Miwa H, Hirasawa M, Yoshino H, Hayashi Y, Mizuno Y
Department of Neurology, Juntendo University School of Medicine, Tokyo, Japan.
No To Shinkei. 1992 Jan;44(1):49-52.
In basilar artery thrombosis, hemiparesis without obvious brainstem signs may precede the tetraplegia with coma or a locked-in state. This premonitory hemiparesis was called as "herald hemiparesis" by Fisher (1988). Its early detection is important because immediate anticoagulant therapy may prevent its evolution. We reported two patients with such hemiparesis. The first case was a 71-year-old diabetic and hypertensive man who was admitted because of right hemiparesis, dysarthria and decreased spontaneous speech. Initially, his symptoms looked like those of a left cerebral lesion. CT scans revealed no fresh cerebrovascular lesion. A few hours later, a myoclonic movement appeared in his left lower limb, and right MLF syndrome developed. We thought he had basilar artery thrombosis and we started intravenous administration of heparin. But he developed tetraplegia with locked-in state. The second case was a 76-year-old diabetic and hypertensive man with a confusional state, right hemiparesis, dysarthria and conjugate gaze deviation to left. After admission, he rapidly became comatose and developed respiratory arrest. CT scans revealed low density areas in the brainstem, cerebellum and the occipital lobe. He died ten days later. Early detection of herald hemiparesis is by no means easy. However, severe dysarthria and myoclonic jerks in a patient with hemiparesis should be considered as warning signs to indicate the herald hemiparesis with subsequent severe brainstem infarction.
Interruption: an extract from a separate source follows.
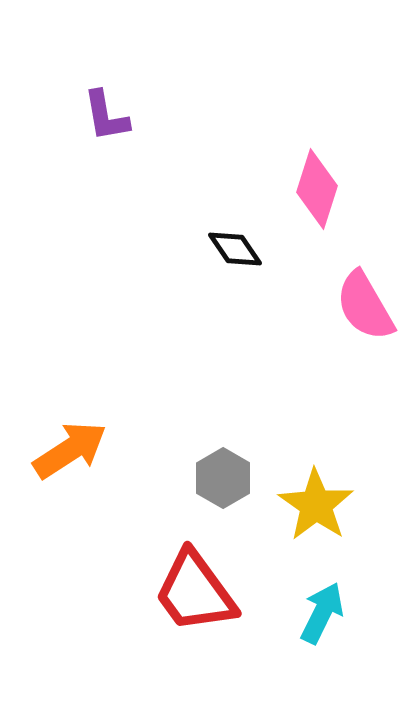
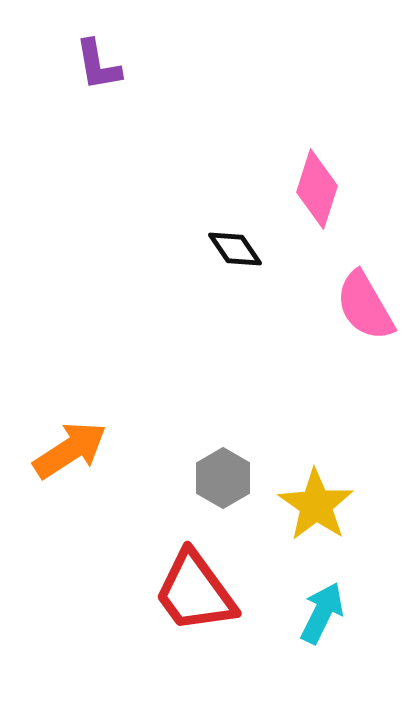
purple L-shape: moved 8 px left, 51 px up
在基底动脉血栓形成时,无明显脑干体征的偏瘫可能先于四肢瘫伴昏迷或闭锁综合征出现。这种先兆性偏瘫被费希尔(1988年)称为“先兆性偏瘫”。早期发现这种先兆性偏瘫很重要,因为立即进行抗凝治疗可能会阻止其进展。我们报告了两名有这种偏瘫的患者。第一例是一名71岁的男性,患有糖尿病和高血压,因右侧偏瘫、构音障碍和自发语言减少入院。最初,他的症状类似左侧脑病变。CT扫描未发现新鲜脑血管病变。几小时后,他的左下肢出现肌阵挛运动,并发展为右侧内侧纵束综合征。我们认为他患有基底动脉血栓形成,于是开始静脉注射肝素。但他发展为四肢瘫伴闭锁综合征。第二例是一名76岁的男性,患有糖尿病和高血压,有精神错乱状态、右侧偏瘫、构音障碍和向左的共轭凝视偏斜。入院后,他迅速陷入昏迷并出现呼吸骤停。CT扫描显示脑干、小脑和枕叶有低密度区。他十天后死亡。早期发现先兆性偏瘫绝非易事。然而,偏瘫患者出现严重构音障碍和肌阵挛性抽搐应被视为警告信号,提示可能出现先兆性偏瘫并随后发生严重脑干梗死。